Collected data:
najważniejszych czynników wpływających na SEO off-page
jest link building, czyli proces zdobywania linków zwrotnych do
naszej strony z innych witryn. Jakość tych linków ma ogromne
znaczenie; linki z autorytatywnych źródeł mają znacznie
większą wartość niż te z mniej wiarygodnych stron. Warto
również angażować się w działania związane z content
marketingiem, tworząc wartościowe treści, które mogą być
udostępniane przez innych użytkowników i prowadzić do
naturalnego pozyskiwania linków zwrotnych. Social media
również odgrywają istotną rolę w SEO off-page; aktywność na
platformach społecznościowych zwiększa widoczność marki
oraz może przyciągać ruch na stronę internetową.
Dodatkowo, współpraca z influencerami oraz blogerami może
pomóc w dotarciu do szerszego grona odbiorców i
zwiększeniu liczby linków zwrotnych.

--

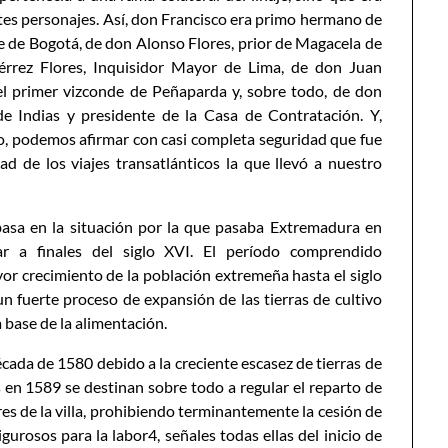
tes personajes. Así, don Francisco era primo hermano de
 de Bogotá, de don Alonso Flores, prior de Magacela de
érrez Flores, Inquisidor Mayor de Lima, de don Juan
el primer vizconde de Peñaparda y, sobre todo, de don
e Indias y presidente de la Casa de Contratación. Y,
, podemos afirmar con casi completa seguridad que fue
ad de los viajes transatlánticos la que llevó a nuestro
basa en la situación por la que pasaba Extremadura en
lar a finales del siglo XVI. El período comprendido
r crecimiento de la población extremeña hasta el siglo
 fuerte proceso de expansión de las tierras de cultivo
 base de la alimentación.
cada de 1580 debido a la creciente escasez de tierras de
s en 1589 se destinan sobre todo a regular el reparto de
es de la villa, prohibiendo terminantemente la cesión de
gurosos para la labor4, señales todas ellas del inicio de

--

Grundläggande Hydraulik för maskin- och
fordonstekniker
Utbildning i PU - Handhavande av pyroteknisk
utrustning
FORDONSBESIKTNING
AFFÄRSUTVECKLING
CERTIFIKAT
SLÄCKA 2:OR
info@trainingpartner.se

Instructions to follow:
Copy the lines of the data above exactly as written, beginning with the line containing "najważniejszych czynników wpływających" and ending with the line containing "oraz może przyciągać", and leave out all other lines.

The answer:
najważniejszych czynników wpływających na SEO off-page
jest link building, czyli proces zdobywania linków zwrotnych do
naszej strony z innych witryn. Jakość tych linków ma ogromne
znaczenie; linki z autorytatywnych źródeł mają znacznie
większą wartość niż te z mniej wiarygodnych stron. Warto
również angażować się w działania związane z content
marketingiem, tworząc wartościowe treści, które mogą być
udostępniane przez innych użytkowników i prowadzić do
naturalnego pozyskiwania linków zwrotnych. Social media
również odgrywają istotną rolę w SEO off-page; aktywność na
platformach społecznościowych zwiększa widoczność marki
oraz może przyciągać ruch na stronę internetową.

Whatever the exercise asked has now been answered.